Excluding pictures, give the entries again exactly as they appear.
Entries shown Block Start
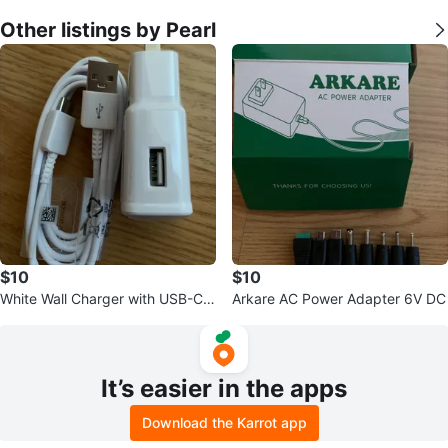
Other listings by Pearl
$10
$10
White Wall Charger with USB-C
Arkare AC Power Adapter 6V DC
Cable
It’s easier in the apps
Download the Karrot app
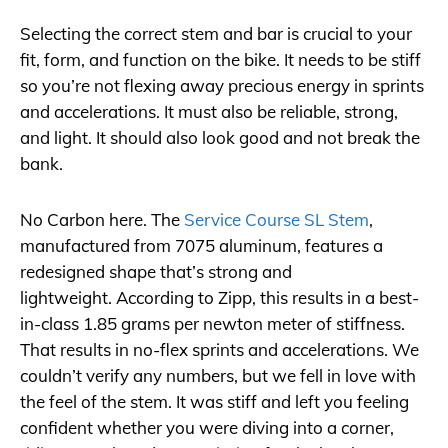
Selecting the correct stem and bar is crucial to your
fit, form, and function on the bike. It needs to be stiff
so you’re not flexing away precious energy in sprints
and accelerations. It must also be reliable, strong,
and light. It should also look good and not break the
bank.
No Carbon here. The
Service Course SL Stem
,
manufactured from 7075 aluminum, features a
redesigned shape that’s strong and
lightweight. According to Zipp, this results in a best-
in-class 1.85 grams per newton meter of stiffness.
That results in no-flex sprints and accelerations. We
couldn’t verify any numbers, but we fell in love with
the feel of the stem. It was stiff and left you feeling
confident whether you were diving into a corner,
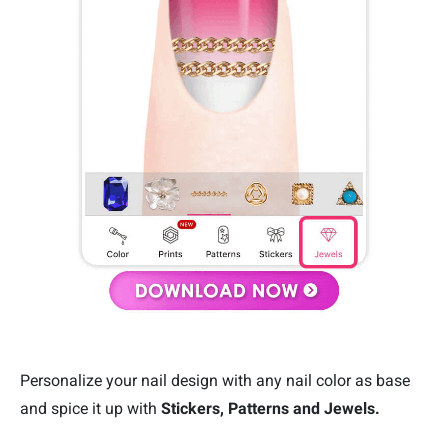
Personalize your nail design with any nail color as base
and spice it up with
Stickers, Patterns and Jewels.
Entries shown Block End
Result of this exercise:
Other listings by Pearl
$10
$10
White Wall Charger with USB-C
Arkare AC Power Adapter 6V DC
Cable
It’s easier in the apps
Download the Karrot app
Selecting the correct stem and bar is crucial to your
fit, form, and function on the bike. It needs to be stiff
so you’re not flexing away precious energy in sprints
and accelerations. It must also be reliable, strong,
and light. It should also look good and not break the
bank.
No Carbon here. The
Service Course SL Stem
,
manufactured from 7075 aluminum, features a
redesigned shape that’s strong and
lightweight. According to Zipp, this results in a best-
in-class 1.85 grams per newton meter of stiffness.
That results in no-flex sprints and accelerations. We
couldn’t verify any numbers, but we fell in love with
the feel of the stem. It was stiff and left you feeling
confident whether you were diving into a corner,
Personalize your nail design with any nail color as base
and spice it up with
Stickers, Patterns and Jewels.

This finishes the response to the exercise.